Elizabeth Wettlaufer à Woodstock, en Ontario, en juin 2017

Des défaillances systémiques ont permis à une infirmière ontarienne de tuer huit patients

WOODSTOCK, Ont. - Une commission chargée d’examiner le cas de l’infirmière qui a reconnu avoir tué huit patients en Ontario conclut que des défaillances systémiques dans les soins de longue durée ont permis à Elizabeth Wettlaufer de commettre ses crimes sans éveiller le moindre soupçon.

Dans un rapport publié mercredi, la commission d’enquête, présidée par la juge Eileen Gillese, conclut que ces défaillances systémiques résultent en partie d’un manque de vigilance quant au risque que des membres du personnel puissent délibérément s’en prendre à des patients dans les centres d’hébergement et de soins de longue durée.
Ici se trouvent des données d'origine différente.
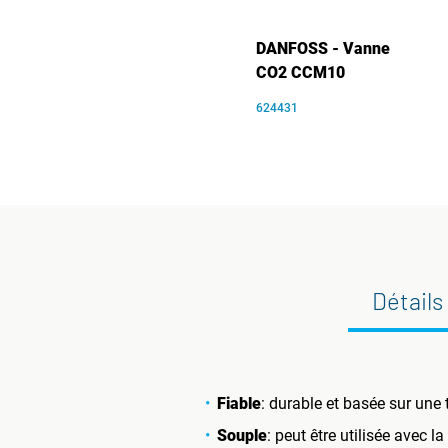
DANFOSS - Vanne
CO2 CCM10
624431
Détails
Fiable
: durable et basée sur une
Souple
: peut être utilisée avec l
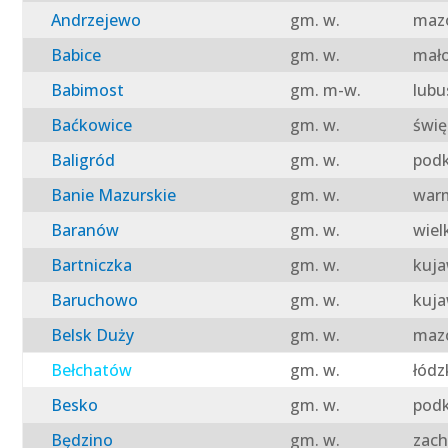
Andrzejewo
gm. w.
mazo
Babice
gm. w.
mało
Babimost
gm. m-w.
lubu
Baćkowice
gm. w.
świę
Baligród
gm. w.
podk
Banie Mazurskie
gm. w.
warm
Baranów
gm. w.
wiel
Bartniczka
gm. w.
kuja
Baruchowo
gm. w.
kuja
Belsk Duży
gm. w.
mazo
Bełchatów
gm. w.
łódz
Besko
gm. w.
podk
Będzino
gm. w.
zach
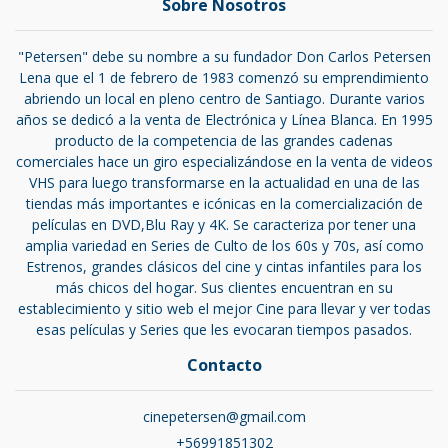
Sobre Nosotros
"Petersen" debe su nombre a su fundador Don Carlos Petersen
Lena que el 1 de febrero de 1983 comenzó su emprendimiento
abriendo un local en pleno centro de Santiago. Durante varios
años se dedicó a la venta de Electrónica y Línea Blanca. En 1995
producto de la competencia de las grandes cadenas
comerciales hace un giro especializándose en la venta de videos
VHS para luego transformarse en la actualidad en una de las
tiendas más importantes e icónicas en la comercialización de
películas en DVD,Blu Ray y 4K. Se caracteriza por tener una
amplia variedad en Series de Culto de los 60s y 70s, así como
Estrenos, grandes clásicos del cine y cintas infantiles para los
más chicos del hogar. Sus clientes encuentran en su
establecimiento y sitio web el mejor Cine para llevar y ver todas
esas películas y Series que les evocaran tiempos pasados.
Contacto
cinepetersen@gmail.com
+56991851302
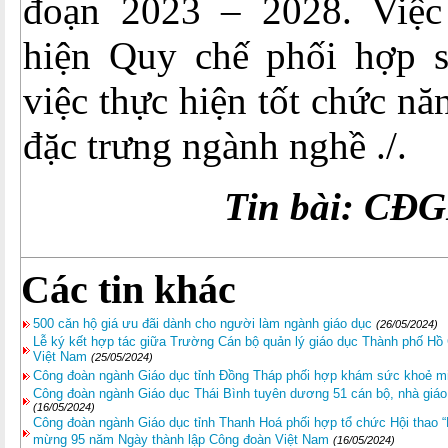
đoạn 2023 – 2028. Việc 
hiện Quy chế phối hợp 
việc thực hiện tốt chức n
đặc trưng ngành nghề ./.
Tin bài: CĐ
Các tin khác
500 căn hộ giá ưu đãi dành cho người làm ngành giáo dục
(26/05/2024)
Lễ ký kết hợp tác giữa Trường Cán bộ quản lý giáo dục Thành phố Hồ
Việt Nam
(25/05/2024)
Công đoàn ngành Giáo dục tỉnh Đồng Tháp phối hợp khám sức khoẻ mi
Công đoàn ngành Giáo dục Thái Bình tuyên dương 51 cán bộ, nhà giáo, 
(16/05/2024)
Công đoàn ngành Giáo dục tỉnh Thanh Hoá phối hợp tổ chức Hội thao 
mừng 95 năm Ngày thành lập Công đoàn Việt Nam
(16/05/2024)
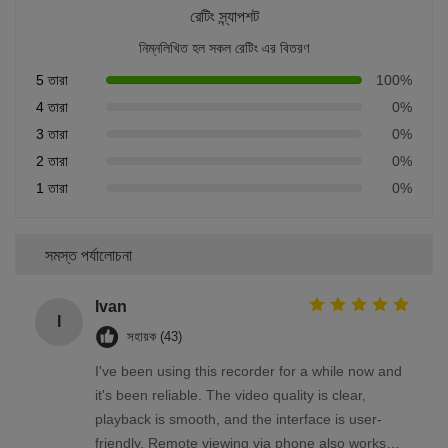
রেটিং স্ন্যাপশট
নিম্নলিখিত হল সকল রেটিং এর বিতরণ
5 তারা
100%
4 তারা
0%
3 তারা
0%
2 তারা
0%
1 তারা
0%
সমস্ত পর্যালোচনা
Ivan
I
সহায়ক (43)
I've been using this recorder for a while now and
it's been reliable. The video quality is clear,
playback is smooth, and the interface is user-
friendly. Remote viewing via phone also works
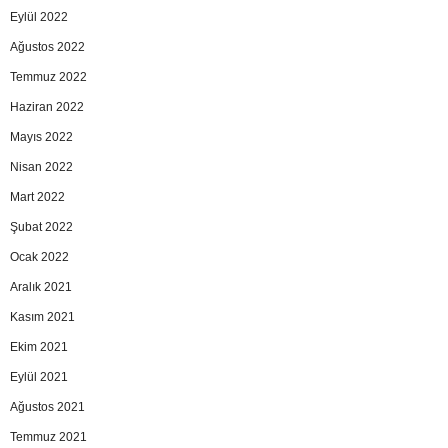
Eylül 2022
Ağustos 2022
Temmuz 2022
Haziran 2022
Mayıs 2022
Nisan 2022
Mart 2022
Şubat 2022
Ocak 2022
Aralık 2021
Kasım 2021
Ekim 2021
Eylül 2021
Ağustos 2021
Temmuz 2021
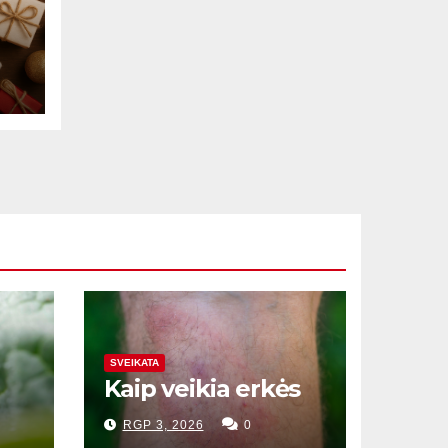
u?
SVEIKATA
Kaip veikia erkės
RGP 3, 2026
0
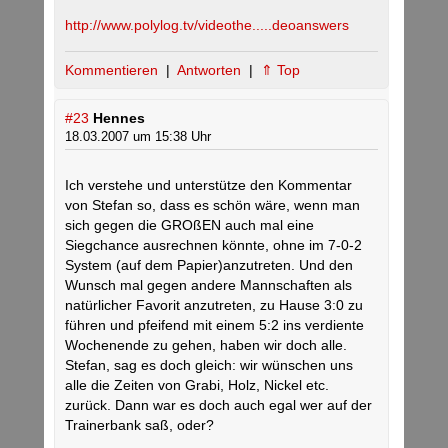
http://www.polylog.tv/videothe.....deoanswers
Kommentieren
|
Antworten
|
⇑ Top
#23
Hennes
18.03.2007 um 15:38 Uhr
Ich verstehe und unterstütze den Kommentar
von Stefan so, dass es schön wäre, wenn man
sich gegen die GROßEN auch mal eine
Siegchance ausrechnen könnte, ohne im 7-0-2
System (auf dem Papier)anzutreten. Und den
Wunsch mal gegen andere Mannschaften als
natürlicher Favorit anzutreten, zu Hause 3:0 zu
führen und pfeifend mit einem 5:2 ins verdiente
Wochenende zu gehen, haben wir doch alle.
Stefan, sag es doch gleich: wir wünschen uns
alle die Zeiten von Grabi, Holz, Nickel etc.
zurück. Dann war es doch auch egal wer auf der
Trainerbank saß, oder?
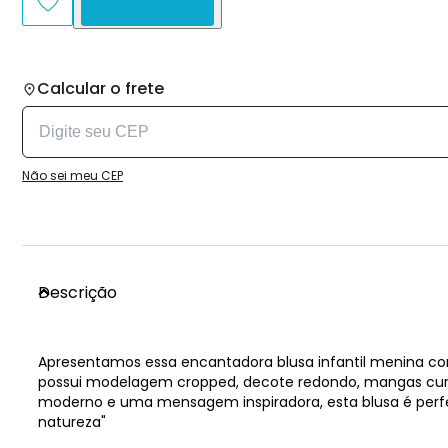
Calcular o frete
Não sei meu CEP
Descrição
Apresentamos essa encantadora blusa infantil menina con
possui modelagem cropped, decote redondo, mangas curta
moderno e uma mensagem inspiradora, esta blusa é perfe
natureza"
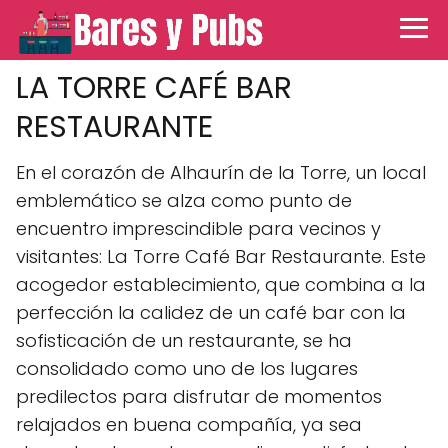
LA TORRE CAFÉ BAR
RESTAURANTE
En el corazón de Alhaurín de la Torre, un local
emblemático se alza como punto de
encuentro imprescindible para vecinos y
visitantes: La Torre Café Bar Restaurante. Este
acogedor establecimiento, que combina a la
perfección la calidez de un café bar con la
sofisticación de un restaurante, se ha
consolidado como uno de los lugares
predilectos para disfrutar de momentos
relajados en buena compañía, ya sea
«Il semble que personne, dans le système de soins de longue durée, n’ait envisagé même la possibilité qu’un prestataire de soins de santé puisse faire du mal à des personnes de son propre chef et, par conséquent, personne ne s’en est inquiété ou n’a pris de mesures pour le prévenir», a déclaré la commissaire Gillese, mercredi matin, en déposant le rapport en quatre volumes.

Elizabeth Wettlaufer purge une peine de prison à vie après avoir plaidé coupable en 2017 des meurtres de huit patients, par surdose d’insuline, et de tentative de meurtre de quatre autres. Après deux ans de travaux, la commission formule 91 recommandations visant à prévenir de tels crimes, notamment la sensibilisation du public sur la possibilité que des membres du personnel puissent s’en prendre à des patients.

On recommande également que les décès de patients dans les établissements de soins de longue durée fassent plus souvent l’objet d’enquêtes formelles du coroner en chef ou du service de médecine légale de l’Ontario. Le formulaire rempli par les établissements après le décès d’un patient devrait aussi être repensé pour contenir plus d’informations et être soumis par voie électronique aux autorités, afin que des tendances inhabituelles puissent être rapidement repérées.

On recommande par ailleurs des mesures pour rendre plus difficile le détournement de médicaments par des employés. La commission demande d’ailleurs au ministère de la Santé de l’Ontario de lancer un programme triennal permettant à chacun des quelque 600 centres de soins de longue durée de recevoir une subvention de 50 000 $ à 200 000 $ afin d’accroître la surveillance des médicaments et d’utiliser la technologie pour améliorer leur suivi.

Vérification d’antécédents

Afin de garantir des effectifs suffisants dans les centres de soins de longue durée, la province devrait par ailleurs mener une étude pour déterminer le nombre d’employés requis pour chaque poste et déposer un rapport le 31 juillet de l’an prochain, recommande la commission. Les établissements devraient également adopter un processus d’embauche impliquant des vérifications approfondies des références et des antécédents lorsqu’un candidat présente des lacunes dans son CV ou qu’il a été licencié d’un emploi précédent, conclut la commission.

Sept des patients tués par Elizabeth Wettlaufer étaient des résidents du centre Caressant Care à Woodstock, en Ontario. L’infirmière a été finalement congédiée de cet établissement en 2014 après de multiples erreurs de médication, mais elle a été plus tard embauchée par le centre de soins Meadow Park à London, en Ontario, où elle a tué une femme de 75 ans. Elle a ensuite injecté de l’insuline à un patient de Paris, en Ontario, et à un autre à domicile; ces deux patients ont toutefois survécu.

La commission soutient que plusieurs de ses recommandations sont peu ou pas coûteuses; quant aux autres, leur coût est proportionnel à la menace posée par un éventuel tueur en série qui sévirait dans le système de soins de santé. «La publication de ce rapport nous oblige, en tant que société, à décider si nous sommes disposés à investir les ressources financières nécessaires pour améliorer non seulement la sécurité des Ontariens âgés, mais également leur qualité de vie», estime la commission.

Le gouvernement devrait faire rapport dans un an sur les mesures qu’il a prises pour donner suite aux recommandations et devrait aussi offrir gratuitement de l’aide aux familles des victimes pendant deux ans.